(Bloomberg) -- Cisco Systems Inc., the largest maker of networking equipment, said it will acquire closely held Jasper Technologies Inc. for $1.4 billion, bolstering its offerings in the growing market for technology that lets people manage devices like jet engines and vending machines over the Internet.

Jasper’s products let customers connect appliances, electronics and other products over cellular networks, then manage them through software. Cisco will pay cash and assumed equity awards plus additional incentives, the San Jose, California-based company said in a statement Wednesday.

Under Chief Executive Officer Chuck Robbins, Cisco is working to extend its reach beyond corporate networking as more kinds of devices and products -- from refrigerators and thermostats to industrial equipment -- become capable of linking to the Web, giving them new functionality and allowing them to be controlled in new ways. This market, called the Internet of Things, will create billions of new connections that Cisco technology can help build, secure and manage, Robbins has said.

“Cisco sees IoT as both a top priority for the company as well as a massive market opportunity,” said Rob Salvagno, vice president of corporate development at Cisco.

Jasper CEO Jahangir Mohammed will join Cisco to run the new IoT Software Business Unit, Cisco said. The closely held company has more than 3,500 corporate customers worldwide.

Ford, Heineken

Jasper’s software is already in use by Ford Motor Co. and Nissan Motor Co., enabling users to remotely unlock doors, start the engine or call emergency roadside assistance.
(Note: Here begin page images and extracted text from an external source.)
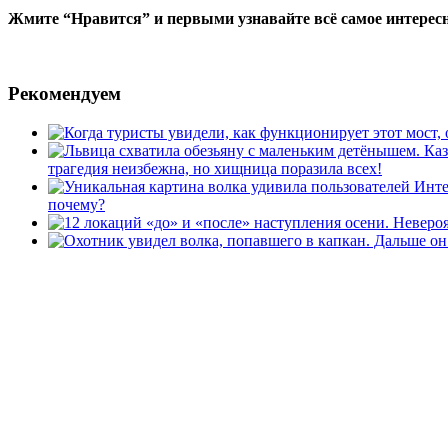
Жмите “Нравится” и первыми узнавайте всё самое интересн
Рекомендуем
трагедия неизбежна, но хищница поразила всех!
почему?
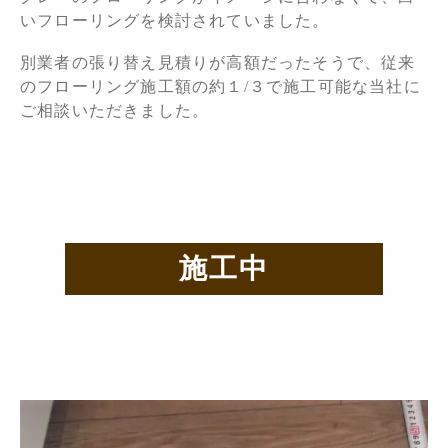
いフローリングを検討されていました。
別業者の張り替え見積りが高額だったそうで、従来
のフローリング施工額の約１/３で施工可能な当社に
ご相談いただきました。
施工中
Amazon.com Inc.’s Kindle electronic readers use Jasper software to get e- books delivered over the Internet, and Heineken NV uses it to monitor beer quality and keg levels. General Electric Co. jet engines connected via the technology deliver performance data to maintenance engineers on the ground, reducing costs, according to Jasper’s website.

Robbins, who took over from John Chambers last year, is looking to rekindle sales growth at Cisco. While the equipment maker hasn’t struggled as much as rivals such as Hewlett Packard Enterprise and International Business Machines Corp. as they all grapple with the industrywide shift to cloud computing, Cisco’s growth has slowed. From 2000 to 2010, the networking pioneer averaged 13 percent annual sales growth. Since then, gains have averaged about 4 percent.